CCE Theses and Dissertations

Date of Award

2016

Document Type

Dissertation

Degree Name

Doctor of Philosophy in Computer Science (CISD)

Department

College of Engineering and Computing

Advisor

Sumitra Mukherjee

Committee Member

Francisco J. Mitropoulos

Committee Member

Michael J. Lazlo

Keywords

Genetic Programming, Time Series Prediction, Artificial Intelligence

Abstract

Soft methods of artificial intelligence are often used in the prediction of non-deterministic time series that cannot be modeled using standard econometric methods. These series, such as occur in finance, often undergo changes to their underlying data generation process resulting in inaccurate approximations or requiring additional human judgment and input in the process, hindering the potential for automated solutions.

Genetic programming (GP) is a class of nature-inspired algorithms that aims to evolve a population of computer programs to solve a target problem.
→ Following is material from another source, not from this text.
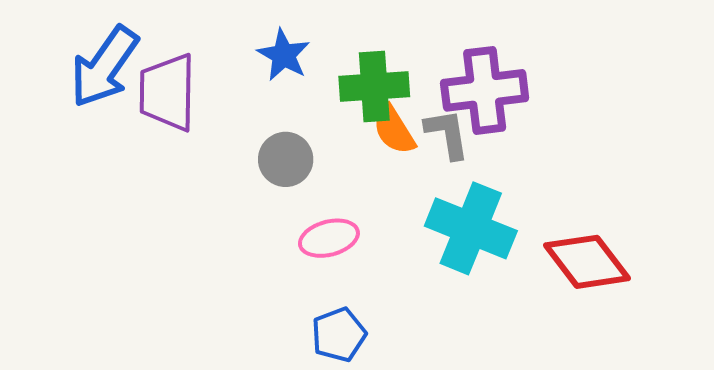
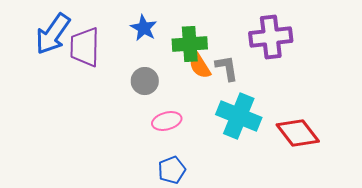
purple cross: (485, 90) -> (271, 37), moved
GP has been applied to time series prediction in finance and other domains. However, most GP-based approaches to these prediction problems do not consider regime change.

This paper introduces two new genetic programming modularity techniques, collectively referred to as automatically defined templates, which better enable prediction of time series involving regime change. These methods, based on earlier established GP modularity techniques, take inspiration from software design patterns and are more closely modeled after the way humans actually develop software. Specifically, a regime detection branch is incorporated into the GP paradigm. Regime specific behavior evolves in a separate program branch, implementing the template method pattern.
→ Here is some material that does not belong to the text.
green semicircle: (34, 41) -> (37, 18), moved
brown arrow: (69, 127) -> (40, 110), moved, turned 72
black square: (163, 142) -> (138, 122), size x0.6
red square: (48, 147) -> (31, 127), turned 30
A system was developed to test, validate, and compare the proposed approach with earlier approaches to GP modularity. Prediction experiments were performed on synthetic time series and on the S&P 500 index. The performance of the proposed approach was evaluated by comparing prediction accuracy with existing methods.
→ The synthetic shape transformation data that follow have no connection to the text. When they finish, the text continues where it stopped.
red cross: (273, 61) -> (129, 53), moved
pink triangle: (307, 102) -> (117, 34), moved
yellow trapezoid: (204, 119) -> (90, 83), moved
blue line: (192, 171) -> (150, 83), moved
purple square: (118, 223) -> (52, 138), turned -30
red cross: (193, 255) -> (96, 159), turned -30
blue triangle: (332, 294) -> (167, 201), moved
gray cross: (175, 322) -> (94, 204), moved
One of the two techniques proposed is shown to significantly improve performance of time series prediction in series undergoing regime change. The second proposed technique did not show any improvement and performed generally worse than existing methods or the canonical approaches. The difference in relative performance was shown to be due to a decoupling of reusable modules from the evolving main program population. This observation also explains earlier results regarding the inferior performance of genetic programming techniques using a similar, decoupled approach. Applied to financial time series prediction, the proposed approach beat a buy and hold return on the S&P 500 index as well as the return achieved by other regime aware genetic programming methodologies. No approach tested beat the benchmark return when factoring in transaction costs.